Technical Notes From the Maybe* Team 

  • The use of reinforcement learning rather than extensive supervised learning is actually more along the lines of traditional machine learning. The fact that you can see these same emergent properties organically is both encouraging and impressive.

  • The reinforcement learning uses rules-based rewards and learns by comparing against it's current policy (approach) vs some iteration it comes up with. It compares the range of previous answers given by it's last approach to the new one and then adopts the new policy if it gets a reward (again, traditional gradient descent stuff - but the group bit is important here)

  • Ability to improve existing models, but doing a form of distillation to generate smaller models that perform equally well (I've previously referred to this as compression)

  • The model appears particularly well-tuned for maths problems but gets a big win using majority voting. This means it'll come up with answers to the same question several times, and go with its most common answer (tradeoff is compute power/time needed at runtime)

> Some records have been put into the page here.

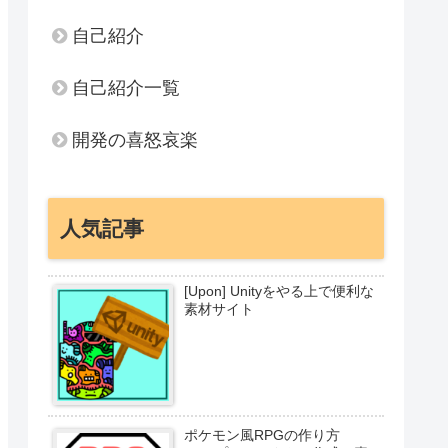
自己紹介
自己紹介一覧
開発の喜怒哀楽
人気記事
[Upon] Unityをやる上で便利な
素材サイト
ポケモン風RPGの作り方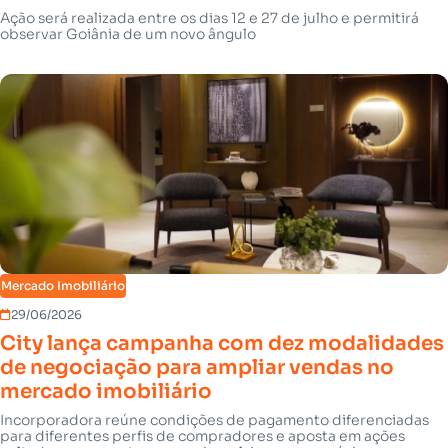
Ação será realizada entre os dias 12 e 27 de julho e permitirá
observar Goiânia de um novo ângulo
Mercado Imobiliário
29/06/2026
City lança campanha com dez modalidades
de negociação para ampliar vendas no
mercado imobiliário
Incorporadora reúne condições de pagamento diferenciadas
para diferentes perfis de compradores e aposta em ações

  • A small amount of 'cold start' fine tuning can help, and the beginning - this seems to be more getting the output in the format you'd expect rather than anything else

Limitations

  • function calling and JSON support is still limited (wasn't a focus)

  • struggles with language mixing and was primarily trained on Chinese/English (will give answers half in Chinese/English or answer in the wrong language)

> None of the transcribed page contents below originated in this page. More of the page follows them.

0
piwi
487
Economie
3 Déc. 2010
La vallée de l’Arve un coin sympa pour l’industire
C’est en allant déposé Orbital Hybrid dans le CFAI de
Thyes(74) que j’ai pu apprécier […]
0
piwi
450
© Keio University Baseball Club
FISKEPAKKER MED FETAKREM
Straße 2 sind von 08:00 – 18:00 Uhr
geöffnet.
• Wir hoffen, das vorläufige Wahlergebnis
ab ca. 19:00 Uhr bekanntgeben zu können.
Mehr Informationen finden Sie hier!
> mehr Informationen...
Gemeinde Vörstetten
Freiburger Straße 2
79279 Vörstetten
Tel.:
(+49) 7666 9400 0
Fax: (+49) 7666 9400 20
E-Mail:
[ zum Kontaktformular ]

  • Works better with zero-shot prompting (i.e. it gets worse when given examples -->) - the tradeoff is it should give more correct answers, which is why it is better at maths than the LLMs that go before it. 

What do DeepSeeks breakthroughs mean

DeepSeek's breakthrough indeed represents a significant technical achievement and a challenge to existing assumptions about AI development. The company's ability to create a model comparable to leading AI systems at a fraction of the cost demonstrates that innovation and efficiency can be as crucial as substantial financial investment.

The open-source nature of DeepSeek-R1 is democratising AI development, making advanced technology more accessible to researchers and developers worldwide, particularly those with limited resources. This approach fosters innovation and could lead to a more inclusive AI ecosystem

DeepSeek's success also highlights the potential for efficient resource utilisation and optimised training techniques to rival sheer computing power. This efficiency-driven approach could inspire a new wave of cost-effective AI development, potentially improving return on investment in the field.

While DeepSeek-R1 is more efficient, running large language models locally still requires significant computational resources. The model can be deployed on local or cloud GPU infrastructure, but this doesn't necessarily mean it can run on personal devices like smartphones or laptops

DeepSeek's breakthrough is indeed shaking up the AI industry, challenging established players, and potentially redefining the competitive landscape in AI development, its full impact on local AI deployment remains to be seen.